Те еще не ложились, и несмышленые повскакали навстречу ввалившемуся кормильцу. Мимо протянутых рук, пройдя к себе за занавеску, дьякон слег в постель и двое последующих, без пищи проведенных суток же отзывался на собственное имя. Лишь неотлучавшийся Сергунька доставлял заметное облегченье другу поглаживанием недвижной руки. Напрасно приоткрывшаяся тетка молила его пропить накопленные себе на похороны семь червонцев; напрасно заходивший проведать Финогеич подтверждал, что прижиганье образовавшейся душевной раны действует не хуже бани; напрасно отец Матвей пытался влить в аблаевское сердце пастырский бальзам.
– Как подымешься, – говорил о. Матвей, раскрывая свой заветный клад, который втайне хранил на черный день для себя, самую главную свою надежду – уйти от судьбы, – сложишь всех ребяток заедино с барахлом в один кузовок да и махнешь на алтайское приволье. Проживает у меня там на небольшом озерце родной дядя жены, чуть постарше меня, человек хороший, тоже попом служил да после ссылки по нужде, как и я, в пчеловоды перековался. Ни тебе прописки в такой глуши, ни гоненья. А что касаемо пищи? Так зверь-то не цингует, живет, а воск и медок, надо полагать, и при полном коммунизме не отменят. И мнится мне среди работы за верстаком, будто иду босыми ногами по росной травке, иду и мысленно плачу от радости: совратился, сам не знаю куда, где не велено больше томиться, вздрагивать, казни ждать. Так и сижу с иглой в руке… Ты меня слышишь, Аблаев?

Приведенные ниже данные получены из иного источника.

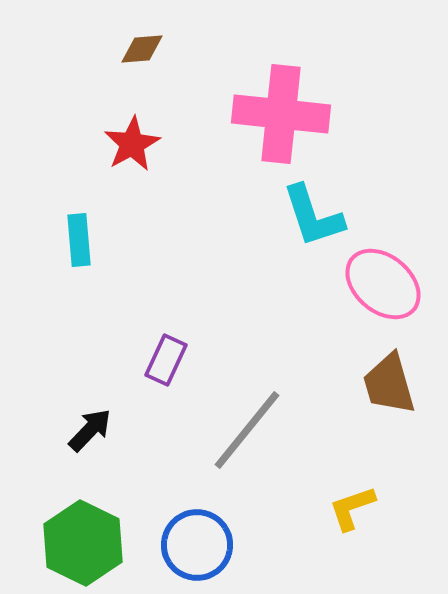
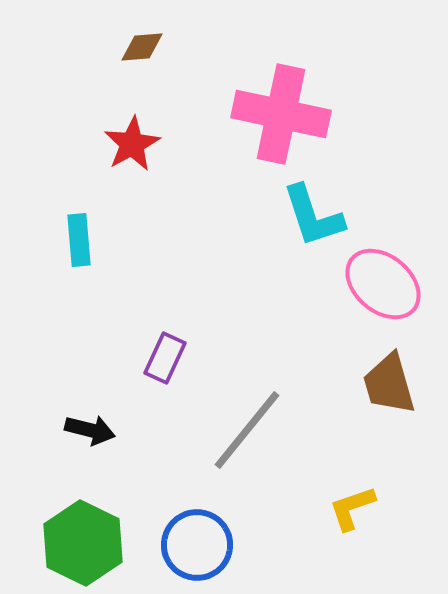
brown diamond: moved 2 px up
pink cross: rotated 6 degrees clockwise
purple rectangle: moved 1 px left, 2 px up
black arrow: rotated 60 degrees clockwise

Однако тот молчал, рассеянным взором уставясь в окно на поваливший хлопьями снег и – еще дальше куда-то. Он догорал молча и помер со слезами на глазах на пятые сутки без единого слова прощанья и прощенья.
Осиротевшая семья так же кротко и неслышно, как жили, куда-то стаяла вместе со снегом той зимы, и что сталось с ними потом – лучше не задумываться.
Глава V
Слишком приятельское приветствие сомнительного корифея бросает дурную тень на человека вполне достойного, кабы не его богословское мудрование о вещах, запретных для ума, и еще надлежит заблаговременно изложить кое-какие сведенья о бывшем священнике Матвее Петровиче Лоскутове, на судьбе которого построен ключевой миф о нынешней верховной смуте.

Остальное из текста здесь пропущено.